The answer must be a single number: the count of lines in the data below that hold the word "every".

## GIVEN DATA:
....

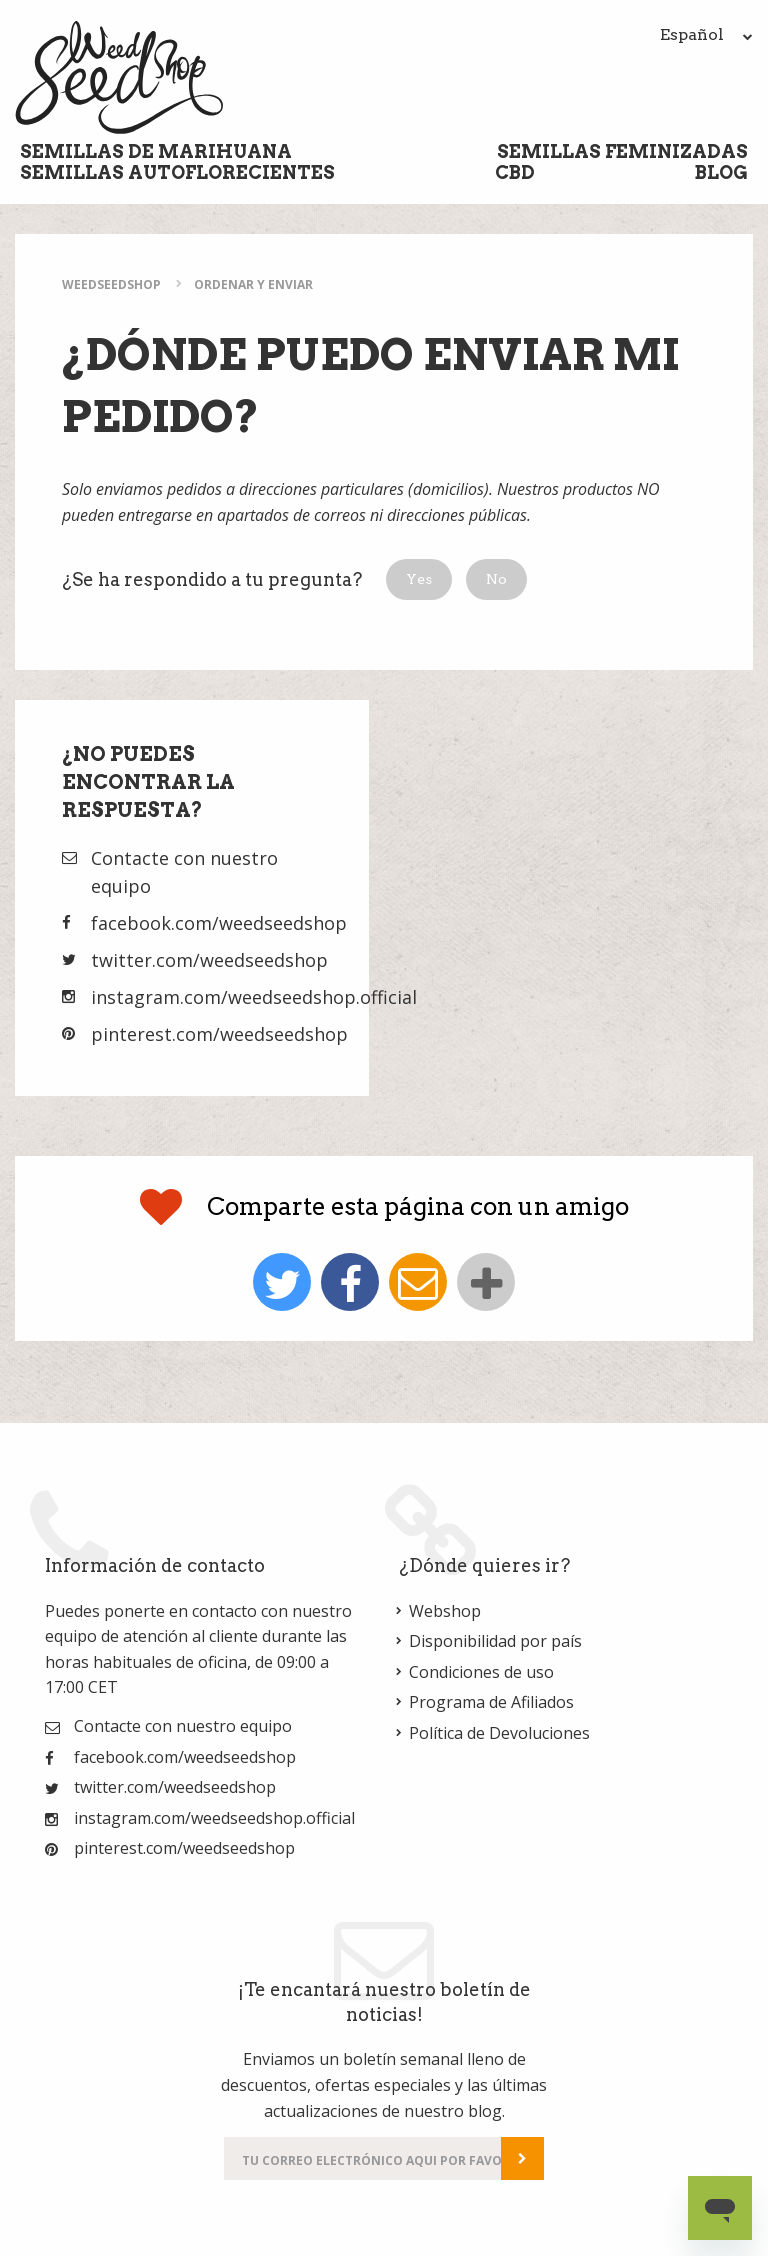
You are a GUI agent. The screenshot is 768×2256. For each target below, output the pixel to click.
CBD (515, 172)
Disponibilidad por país (495, 1641)
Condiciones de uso (481, 1672)
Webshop (445, 1611)
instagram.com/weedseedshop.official (254, 997)
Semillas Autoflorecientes (177, 172)
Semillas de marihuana (156, 151)
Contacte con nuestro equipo (183, 1726)
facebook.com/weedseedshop (219, 923)
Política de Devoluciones (499, 1733)
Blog (721, 172)
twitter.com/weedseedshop (209, 960)
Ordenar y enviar (253, 284)
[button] (419, 579)
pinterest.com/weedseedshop (219, 1034)
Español (706, 34)
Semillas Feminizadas (622, 151)
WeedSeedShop (111, 284)
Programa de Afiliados (491, 1702)
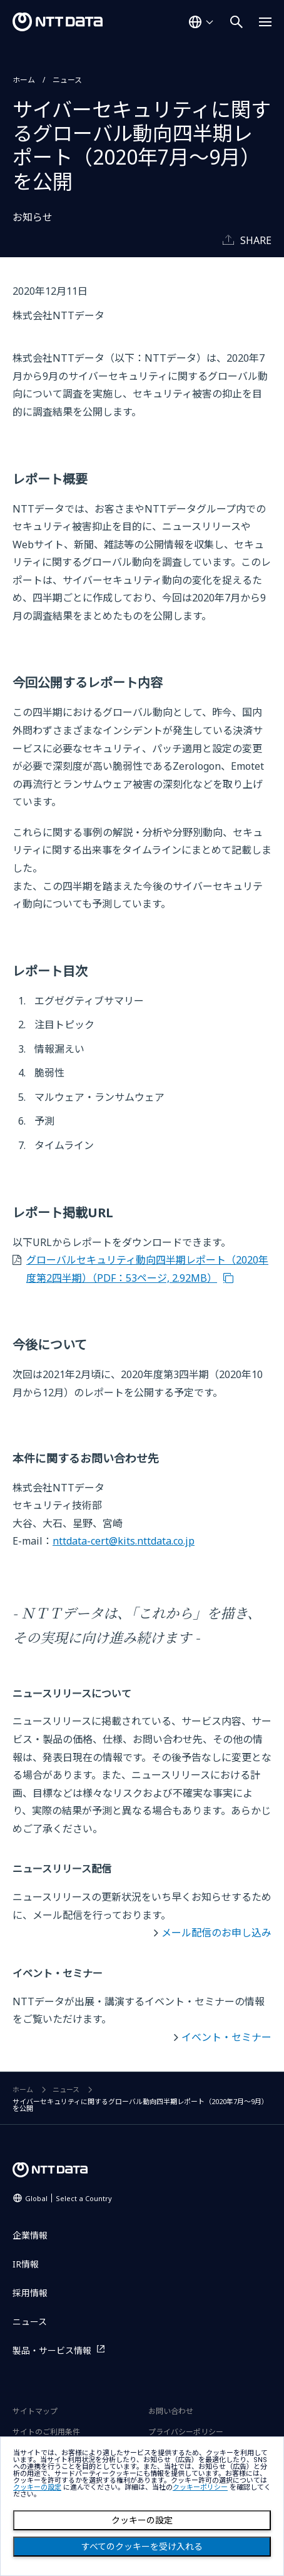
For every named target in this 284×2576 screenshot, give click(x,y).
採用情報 (30, 2293)
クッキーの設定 (142, 2520)
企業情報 (30, 2235)
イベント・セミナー (226, 2037)
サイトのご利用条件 (46, 2431)
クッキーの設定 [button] (37, 2487)
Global (68, 2198)
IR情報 (26, 2264)
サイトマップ (35, 2411)
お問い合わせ (170, 2411)
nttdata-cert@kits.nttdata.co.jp (124, 1541)
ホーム (24, 79)
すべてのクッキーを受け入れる (142, 2547)
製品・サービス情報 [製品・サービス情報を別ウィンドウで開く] (52, 2350)
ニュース (67, 79)
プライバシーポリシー (185, 2431)
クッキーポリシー (200, 2487)
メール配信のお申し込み (216, 1933)
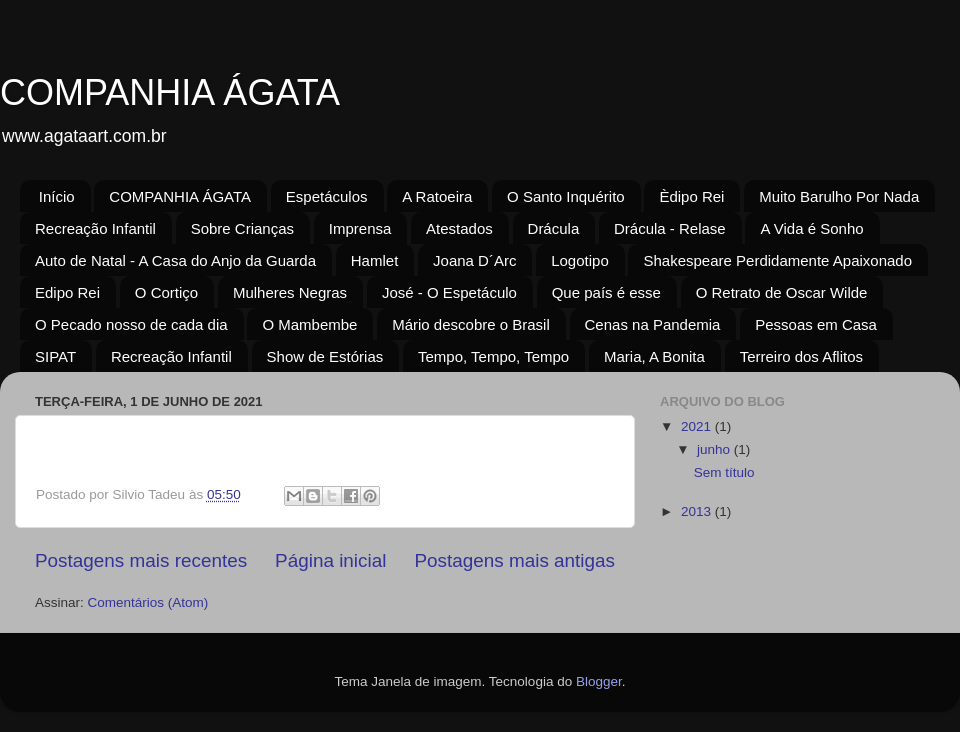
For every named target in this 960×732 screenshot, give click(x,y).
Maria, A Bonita (654, 356)
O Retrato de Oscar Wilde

....

## EXERCISE SOLUTION:
2